Generally, please post patches with full context. For instructions on how to do this, see: http://llvm.org/docs/Phabricator.html#requesting-a-review-via-the-web-interface

I think that a 7% speedup sounds nice, does anything else improve? But please do provide some compile-time slowdown numbers, so that we can get a better handle on the cost/benefit analysis.

lib/Transforms/Scalar/GVN.cpp
2655	If the patch turns this on, please just remove the #if.

I turned on the slow path and commented out the fast path. If we can decide we no longer need to keep the fast path around I will clean it up.

I am running a perf run to gather compile times and will update the comment once I get back the results.

[Update1]
While I am still waiting for perf data on other benchmarks in Spec2k/2k6, here is the data I got so far:

a) Compilation times:

compiling clang.bc (Thanks to Jiangning for running the tests)

With the patch,

real 19m56.978s
user 141m16.602s
sys 2m59.942s

Without the patch, (original)

real 19m58.099s
user 141m21.219s
sys 2m58.493

which is 2s(0.85%) slower, so the slowdown is in noise range.

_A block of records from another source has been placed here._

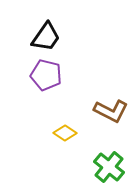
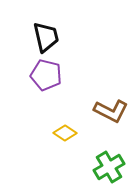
black trapezoid: rotated 48 degrees counterclockwise
green cross: rotated 20 degrees clockwise
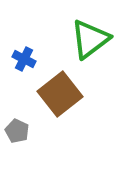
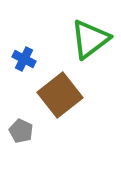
brown square: moved 1 px down
gray pentagon: moved 4 px right
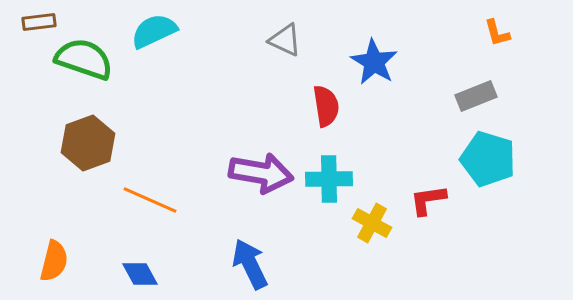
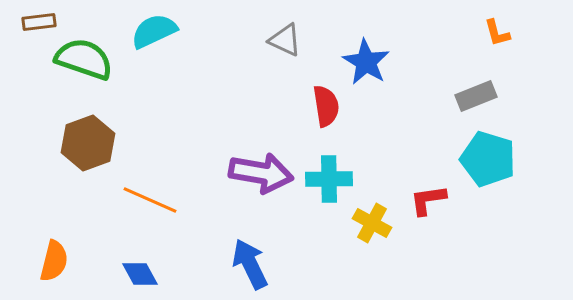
blue star: moved 8 px left
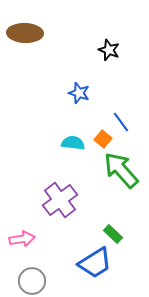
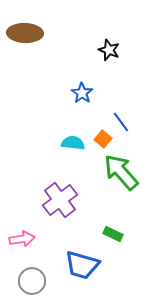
blue star: moved 3 px right; rotated 15 degrees clockwise
green arrow: moved 2 px down
green rectangle: rotated 18 degrees counterclockwise
blue trapezoid: moved 13 px left, 2 px down; rotated 48 degrees clockwise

On Spec, only 433.milc slowed down the most by 5%. Other slowdowns were in

179.art - 2%
164.gzip - 2%
445.gobmk - 2%

b) Runtime Performance:
Other benchmarks whose performance improved:
447.dealII - 6%
403.gcc - 14%

I will update data on other benchmarks later.

[Update2]
401.bzip2 - 4%
464.h264ref - 4%
186.crafty - 7%

and only regression above noise range was in 181.mcf with at -3%

bmakam added inline comments.Nov 4 2014, 6:09 AM

lib/Transforms/Scalar/GVN.cpp
2655	I will turn on the slow path and turn off the fast path in my next patch that I will upload with full context. I am not sure if we still want to keep the fast path commented out in the code or clean it up.

hfinkel added inline comments.Nov 4 2014, 6:39 AM

lib/Transforms/Scalar/GVN.cpp
2655	If you want to still keep it, add a command-line flag to enable it. We don't generally keep commented-out code, as a policy.

bmakam added a reviewer: resistor.Nov 6 2014, 1:42 AM

All,

I updated my comment with slowdowns in compilation times and other benchmarks that improve with this patch. Slowdowns in compile times are in noise range I do not see any performance regressions greater than 3% in Spec. Based on this data, I would like to get rid of the fast path and will upload a patch removing out the commented-out code if you agree. Thanks for reviewing.

Sounds good to me.
I'll review in detail later today

Cleaned up dead code.

Ping.

LGTM modulo one comment

lib/Transforms/Scalar/GVN.cpp
2447	If you are going to add LoadInst, you might as well add all the memory ops (anything where getOpCode() > MemoryOpsBegin && getOpCode < MemoryOpsEnd. If you do this, i'd add isMemoryOp to instruction.h alongside isBinaryOp, etc)

bmakam added inline comments.Nov 13 2014, 1:05 PM

lib/Transforms/Scalar/GVN.cpp
2447	Thanks for catching this Daniel. The LoadInst was unintentional, it is already covered by CurInst->mayReadFromMemory(). I will prepare a patch removing the LoadInst. If LGTM, please feel free to +2 it since I do not have commit rights.

Addressed Daniel's comment and also rebased.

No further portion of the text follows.